■ To do:
Search the entries for the word "Concurso" and return every line where it is found.

■ Saved entries:
____________

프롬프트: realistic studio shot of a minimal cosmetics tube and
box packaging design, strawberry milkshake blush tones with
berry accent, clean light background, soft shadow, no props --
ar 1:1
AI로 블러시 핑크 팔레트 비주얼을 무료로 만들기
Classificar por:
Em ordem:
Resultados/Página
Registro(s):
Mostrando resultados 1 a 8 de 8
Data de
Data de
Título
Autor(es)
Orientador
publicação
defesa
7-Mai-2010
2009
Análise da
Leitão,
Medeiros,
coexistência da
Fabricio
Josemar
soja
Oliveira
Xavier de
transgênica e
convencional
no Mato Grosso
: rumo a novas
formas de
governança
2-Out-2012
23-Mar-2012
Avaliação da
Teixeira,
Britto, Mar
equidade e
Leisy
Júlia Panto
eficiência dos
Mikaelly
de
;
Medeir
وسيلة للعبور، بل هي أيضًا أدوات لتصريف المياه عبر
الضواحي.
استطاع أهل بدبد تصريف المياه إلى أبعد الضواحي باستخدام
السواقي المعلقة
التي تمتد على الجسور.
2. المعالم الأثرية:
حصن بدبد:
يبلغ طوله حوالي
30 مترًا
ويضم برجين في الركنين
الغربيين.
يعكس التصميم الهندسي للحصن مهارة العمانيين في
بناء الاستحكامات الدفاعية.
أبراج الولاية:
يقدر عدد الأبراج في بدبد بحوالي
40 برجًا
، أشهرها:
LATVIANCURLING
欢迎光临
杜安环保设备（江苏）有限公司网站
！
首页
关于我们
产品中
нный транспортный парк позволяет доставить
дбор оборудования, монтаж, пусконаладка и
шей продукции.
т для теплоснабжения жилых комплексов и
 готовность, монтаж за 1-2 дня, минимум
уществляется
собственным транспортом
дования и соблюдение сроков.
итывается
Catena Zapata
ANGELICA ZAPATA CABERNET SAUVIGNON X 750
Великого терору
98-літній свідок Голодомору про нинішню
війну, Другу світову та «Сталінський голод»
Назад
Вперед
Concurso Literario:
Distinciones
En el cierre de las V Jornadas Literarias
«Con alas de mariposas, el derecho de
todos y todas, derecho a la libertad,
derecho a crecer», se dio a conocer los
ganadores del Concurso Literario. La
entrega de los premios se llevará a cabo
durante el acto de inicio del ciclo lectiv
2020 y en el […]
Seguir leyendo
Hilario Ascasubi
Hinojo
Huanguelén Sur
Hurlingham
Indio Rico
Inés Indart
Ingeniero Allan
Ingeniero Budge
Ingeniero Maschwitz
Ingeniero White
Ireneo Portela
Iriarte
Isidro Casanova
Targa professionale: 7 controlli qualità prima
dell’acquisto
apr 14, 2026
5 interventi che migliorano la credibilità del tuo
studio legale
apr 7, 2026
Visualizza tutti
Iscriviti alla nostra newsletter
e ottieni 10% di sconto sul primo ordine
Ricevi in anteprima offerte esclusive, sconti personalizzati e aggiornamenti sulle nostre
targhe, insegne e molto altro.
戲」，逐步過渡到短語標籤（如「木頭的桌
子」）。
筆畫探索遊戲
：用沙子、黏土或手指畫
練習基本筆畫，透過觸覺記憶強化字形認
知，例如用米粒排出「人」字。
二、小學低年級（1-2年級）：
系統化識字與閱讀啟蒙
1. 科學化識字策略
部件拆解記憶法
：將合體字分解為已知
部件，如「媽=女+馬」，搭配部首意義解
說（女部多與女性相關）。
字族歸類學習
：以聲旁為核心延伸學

____________

■ Solution for this task:
Concurso Literario:
ganadores del Concurso Literario. La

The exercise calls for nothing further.